Parton sums up the Go! Team sound as "being about personality" and "voices rather than perfection". There's some kind of quality you can’t quite put your finger on. Never a man content to make the same kind of record twice, he decided to expand his idea of marching band-gone-rogue by recruiting a rather unlikely team of collaborators to sing on Semicircle. This led him to Detroit to record the city’s youth choir.
“Detroit is a city I have always been interested in,” he explains. “It kind of encapsulates the things I love – how music can be slammed up against feedback and noise, or bad ass rock music or whatever. In this case, I was imagining community choirs and a particular kind of sound. For me, it’s tightrope walking. I don’t want over-singing, gospel-types, and I don’t want kids’ choirs like St. Winifred’s (responsible for 1980s cringeworthy Christmas number one There's No-One Quite Like Grandma). There’s something about the sound of a teenage choir – the looseness of it, the lack of slickness, and the character. It was a voyage into the unknown really.”

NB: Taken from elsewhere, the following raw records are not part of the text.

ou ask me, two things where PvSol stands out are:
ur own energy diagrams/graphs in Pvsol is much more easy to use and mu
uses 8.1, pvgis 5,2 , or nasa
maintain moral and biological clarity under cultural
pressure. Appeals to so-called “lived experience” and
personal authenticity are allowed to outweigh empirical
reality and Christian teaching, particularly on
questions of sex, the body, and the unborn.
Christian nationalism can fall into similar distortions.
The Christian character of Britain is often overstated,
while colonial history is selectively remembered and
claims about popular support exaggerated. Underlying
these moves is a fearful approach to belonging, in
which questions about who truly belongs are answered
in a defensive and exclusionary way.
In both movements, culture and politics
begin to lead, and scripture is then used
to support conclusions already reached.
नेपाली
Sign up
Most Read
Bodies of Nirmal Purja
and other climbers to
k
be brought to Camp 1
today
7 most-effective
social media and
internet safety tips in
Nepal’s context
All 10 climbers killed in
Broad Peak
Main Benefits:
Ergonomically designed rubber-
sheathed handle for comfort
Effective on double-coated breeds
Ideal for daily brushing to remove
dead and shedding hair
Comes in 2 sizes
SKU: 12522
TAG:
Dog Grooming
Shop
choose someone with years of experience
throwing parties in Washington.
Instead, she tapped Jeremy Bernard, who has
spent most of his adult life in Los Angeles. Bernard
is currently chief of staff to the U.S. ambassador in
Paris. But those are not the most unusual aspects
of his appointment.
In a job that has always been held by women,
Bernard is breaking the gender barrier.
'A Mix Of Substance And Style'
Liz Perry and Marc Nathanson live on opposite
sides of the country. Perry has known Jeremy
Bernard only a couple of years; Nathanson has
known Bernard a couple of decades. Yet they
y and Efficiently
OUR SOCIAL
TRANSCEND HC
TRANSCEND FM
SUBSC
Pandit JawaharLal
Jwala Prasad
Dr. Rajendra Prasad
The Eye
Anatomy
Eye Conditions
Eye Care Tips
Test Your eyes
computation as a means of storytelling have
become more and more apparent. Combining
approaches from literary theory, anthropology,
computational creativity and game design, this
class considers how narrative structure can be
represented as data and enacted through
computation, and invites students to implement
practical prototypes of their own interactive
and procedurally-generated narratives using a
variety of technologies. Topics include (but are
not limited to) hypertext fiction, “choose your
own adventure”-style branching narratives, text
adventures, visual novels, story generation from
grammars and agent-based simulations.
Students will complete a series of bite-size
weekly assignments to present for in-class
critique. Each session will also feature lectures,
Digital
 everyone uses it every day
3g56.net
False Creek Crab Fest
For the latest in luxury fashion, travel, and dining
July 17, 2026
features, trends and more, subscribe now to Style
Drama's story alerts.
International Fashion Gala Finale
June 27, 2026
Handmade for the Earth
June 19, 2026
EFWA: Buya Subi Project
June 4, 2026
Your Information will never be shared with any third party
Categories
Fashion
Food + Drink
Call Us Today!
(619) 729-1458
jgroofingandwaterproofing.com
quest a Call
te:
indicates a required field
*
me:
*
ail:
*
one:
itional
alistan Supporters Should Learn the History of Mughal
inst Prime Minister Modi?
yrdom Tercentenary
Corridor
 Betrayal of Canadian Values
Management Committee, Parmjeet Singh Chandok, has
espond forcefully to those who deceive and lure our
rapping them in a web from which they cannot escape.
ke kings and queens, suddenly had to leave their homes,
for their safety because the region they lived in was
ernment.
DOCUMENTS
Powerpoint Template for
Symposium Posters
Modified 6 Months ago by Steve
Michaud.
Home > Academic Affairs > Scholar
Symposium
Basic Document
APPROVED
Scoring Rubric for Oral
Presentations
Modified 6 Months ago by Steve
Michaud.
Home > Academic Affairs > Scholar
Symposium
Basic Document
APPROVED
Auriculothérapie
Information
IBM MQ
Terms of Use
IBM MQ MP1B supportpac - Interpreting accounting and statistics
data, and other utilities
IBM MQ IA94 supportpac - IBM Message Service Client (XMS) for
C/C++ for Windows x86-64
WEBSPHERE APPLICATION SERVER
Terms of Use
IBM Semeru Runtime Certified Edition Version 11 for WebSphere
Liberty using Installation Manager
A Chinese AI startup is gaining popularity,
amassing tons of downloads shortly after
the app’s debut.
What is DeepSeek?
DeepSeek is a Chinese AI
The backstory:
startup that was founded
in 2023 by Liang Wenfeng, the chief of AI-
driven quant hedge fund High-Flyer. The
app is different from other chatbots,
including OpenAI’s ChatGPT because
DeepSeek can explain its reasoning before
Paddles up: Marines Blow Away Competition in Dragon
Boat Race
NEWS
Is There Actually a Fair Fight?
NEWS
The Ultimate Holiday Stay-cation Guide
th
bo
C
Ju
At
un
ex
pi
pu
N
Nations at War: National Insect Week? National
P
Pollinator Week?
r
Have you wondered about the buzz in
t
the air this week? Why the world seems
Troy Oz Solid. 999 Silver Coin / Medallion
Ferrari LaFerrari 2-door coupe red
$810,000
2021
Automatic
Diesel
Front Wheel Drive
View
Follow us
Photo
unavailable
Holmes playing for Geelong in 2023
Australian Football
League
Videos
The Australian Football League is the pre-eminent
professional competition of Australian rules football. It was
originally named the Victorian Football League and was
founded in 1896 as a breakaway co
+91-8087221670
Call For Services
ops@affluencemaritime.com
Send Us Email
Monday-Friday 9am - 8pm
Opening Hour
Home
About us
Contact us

Parton arrived in the Motor City with a firm idea of how songs on Semicircle would work. “I always build things up in layers, so the songs were pretty locked down at that point. It’s another feature of The Go! Team that we don’t have a uniform vocal sound across the albums – it’s about difference as much as anything. What song needs what kind of voice – one might need a choir, one might need a French accent. It’s about racking my brains and thinking about what it needs really.”
His trip to Illinois also offered the opportunity to explore Detroit’s incredible musical heritage. “I always had an interest in the counter-culture dimension of the city, and obviously the Motown thing.” Parton continues, “It’s always interesting to compare the myth with the reality. There is a bit of hype about urban decay and the city going down, which I didn’t really find to be the case. It’s an interesting place, visually. I take a Super 8 camera with me pretty much everywhere I go – there was stuff to film everywhere, from handwritten signs to fonts.”
Closer to home, as the UK lumbers towards a door marked Brexit like a gorilla with a hangover, ageing cynics may question whether escapist hyper-pop is a suitable soundtrack for these troubled times. Parton insists The Go! Team stand for the good things in life and offer a welcome respite to depressing headlines.
“It’s become a bit of an indie cliché, this whole Trump-y state of the world thing,” he begins. “I’m guessing all of the bands you’ve interviewed recently have been mouthing off about the state of the world. The thing you have to wrestle with now is dividing your brain in half. You either have to be completely switched on and know the score to keep track on everything... and the other half has to go 'No, ignore that shit and get on with it. They can’t touch us.’ I guess The Go! Team is part of that side – the 'fuck ‘em, we’re going to get on with our own thing.' A sense of optimism within reason. There’s lots of good things about the world.
“It’s almost like you can’t just be a band anymore. You’re expected to take an angle. I’m not that keen on the literal protest song because it’s so difficult to get right without it becoming a cringe-fest or a sledgehammer. I dig the idea of just getting on with your own vision. The Go! Team has always had this slight utopian vision to it – it’s not literally like my life is, but how I’m imagining what I would like it to be.”
As mission statements go, that’s a pretty damn good one.